**The problem:** Give the number of lines in the records below that contain the word "Current", and nothing more.
--- START ---
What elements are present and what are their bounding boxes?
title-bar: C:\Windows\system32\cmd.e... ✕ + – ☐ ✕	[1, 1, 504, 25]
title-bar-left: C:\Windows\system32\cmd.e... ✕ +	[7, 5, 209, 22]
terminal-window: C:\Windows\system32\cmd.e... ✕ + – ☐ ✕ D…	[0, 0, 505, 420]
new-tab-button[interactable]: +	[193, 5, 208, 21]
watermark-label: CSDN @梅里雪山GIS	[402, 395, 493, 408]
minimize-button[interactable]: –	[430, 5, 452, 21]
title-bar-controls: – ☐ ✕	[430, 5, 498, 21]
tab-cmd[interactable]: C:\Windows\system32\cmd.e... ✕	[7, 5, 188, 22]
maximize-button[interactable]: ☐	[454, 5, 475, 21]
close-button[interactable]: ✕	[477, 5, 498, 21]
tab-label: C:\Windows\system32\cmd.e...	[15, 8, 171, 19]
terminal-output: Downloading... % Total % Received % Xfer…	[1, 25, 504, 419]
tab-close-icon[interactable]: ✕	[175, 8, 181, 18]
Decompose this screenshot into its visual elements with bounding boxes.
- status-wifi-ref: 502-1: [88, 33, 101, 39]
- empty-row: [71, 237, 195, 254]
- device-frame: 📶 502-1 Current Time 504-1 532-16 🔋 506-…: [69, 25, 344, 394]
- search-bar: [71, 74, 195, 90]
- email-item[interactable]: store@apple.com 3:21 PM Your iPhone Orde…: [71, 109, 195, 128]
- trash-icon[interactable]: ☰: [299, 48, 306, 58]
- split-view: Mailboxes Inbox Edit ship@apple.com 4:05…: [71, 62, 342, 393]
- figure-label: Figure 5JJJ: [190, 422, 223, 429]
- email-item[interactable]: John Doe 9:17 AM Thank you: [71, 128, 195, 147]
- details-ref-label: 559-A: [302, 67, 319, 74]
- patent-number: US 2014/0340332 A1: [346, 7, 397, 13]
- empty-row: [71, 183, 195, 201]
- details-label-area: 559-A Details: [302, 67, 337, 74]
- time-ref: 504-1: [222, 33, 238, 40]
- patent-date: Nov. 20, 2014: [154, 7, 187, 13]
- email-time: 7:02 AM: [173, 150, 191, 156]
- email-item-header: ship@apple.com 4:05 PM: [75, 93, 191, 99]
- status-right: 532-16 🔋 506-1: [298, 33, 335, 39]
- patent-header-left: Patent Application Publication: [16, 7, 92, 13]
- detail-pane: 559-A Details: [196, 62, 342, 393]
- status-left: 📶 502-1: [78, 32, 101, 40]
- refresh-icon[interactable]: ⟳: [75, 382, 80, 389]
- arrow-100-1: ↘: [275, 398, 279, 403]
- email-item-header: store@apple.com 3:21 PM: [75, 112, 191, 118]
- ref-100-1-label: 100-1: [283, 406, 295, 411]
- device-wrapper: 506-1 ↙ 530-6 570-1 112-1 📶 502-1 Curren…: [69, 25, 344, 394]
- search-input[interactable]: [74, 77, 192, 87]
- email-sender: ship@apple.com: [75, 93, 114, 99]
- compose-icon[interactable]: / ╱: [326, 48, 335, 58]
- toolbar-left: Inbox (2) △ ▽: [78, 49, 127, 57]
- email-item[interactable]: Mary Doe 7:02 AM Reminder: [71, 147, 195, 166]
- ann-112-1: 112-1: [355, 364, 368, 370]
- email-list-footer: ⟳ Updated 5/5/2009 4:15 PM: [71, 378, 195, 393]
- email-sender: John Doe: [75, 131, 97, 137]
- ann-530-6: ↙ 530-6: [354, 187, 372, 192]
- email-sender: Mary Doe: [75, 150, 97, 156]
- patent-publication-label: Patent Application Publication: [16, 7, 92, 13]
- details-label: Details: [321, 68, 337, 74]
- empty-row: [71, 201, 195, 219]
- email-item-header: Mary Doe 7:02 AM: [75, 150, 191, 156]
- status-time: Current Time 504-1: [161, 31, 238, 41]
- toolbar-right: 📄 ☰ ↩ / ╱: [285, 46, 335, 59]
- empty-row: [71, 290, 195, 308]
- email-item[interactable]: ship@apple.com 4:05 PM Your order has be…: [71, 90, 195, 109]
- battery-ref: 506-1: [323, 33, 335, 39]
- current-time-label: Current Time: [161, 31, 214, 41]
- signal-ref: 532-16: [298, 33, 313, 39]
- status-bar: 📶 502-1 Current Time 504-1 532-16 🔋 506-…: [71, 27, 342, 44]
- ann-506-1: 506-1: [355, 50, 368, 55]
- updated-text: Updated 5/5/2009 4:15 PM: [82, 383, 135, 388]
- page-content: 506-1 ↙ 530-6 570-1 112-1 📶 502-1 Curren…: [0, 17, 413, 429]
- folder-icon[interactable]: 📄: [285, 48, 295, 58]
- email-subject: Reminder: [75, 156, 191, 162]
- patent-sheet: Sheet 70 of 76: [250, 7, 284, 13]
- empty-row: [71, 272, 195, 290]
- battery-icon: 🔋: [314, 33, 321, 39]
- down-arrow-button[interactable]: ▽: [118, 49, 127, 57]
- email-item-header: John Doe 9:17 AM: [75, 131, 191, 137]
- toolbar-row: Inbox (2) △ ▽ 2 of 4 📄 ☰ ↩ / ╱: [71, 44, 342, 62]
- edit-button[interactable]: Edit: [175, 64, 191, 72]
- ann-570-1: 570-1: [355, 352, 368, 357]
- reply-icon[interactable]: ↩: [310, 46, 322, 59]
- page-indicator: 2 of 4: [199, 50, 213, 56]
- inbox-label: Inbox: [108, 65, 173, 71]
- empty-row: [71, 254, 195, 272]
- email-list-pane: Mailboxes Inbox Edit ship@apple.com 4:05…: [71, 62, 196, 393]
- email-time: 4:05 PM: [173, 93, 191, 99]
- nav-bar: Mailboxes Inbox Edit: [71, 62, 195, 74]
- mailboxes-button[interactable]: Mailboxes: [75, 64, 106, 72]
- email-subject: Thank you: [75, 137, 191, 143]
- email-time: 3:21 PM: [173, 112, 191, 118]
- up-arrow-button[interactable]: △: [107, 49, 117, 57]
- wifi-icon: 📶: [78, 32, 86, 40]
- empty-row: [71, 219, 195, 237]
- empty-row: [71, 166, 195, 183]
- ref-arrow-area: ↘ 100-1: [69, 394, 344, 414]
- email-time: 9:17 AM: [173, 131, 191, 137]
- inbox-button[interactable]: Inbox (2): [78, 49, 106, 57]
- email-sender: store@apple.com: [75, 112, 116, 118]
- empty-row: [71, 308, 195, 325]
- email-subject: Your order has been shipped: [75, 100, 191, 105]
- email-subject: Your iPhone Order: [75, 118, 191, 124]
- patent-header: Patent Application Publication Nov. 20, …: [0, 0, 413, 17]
--- END ---
**Answer to the problem:** 4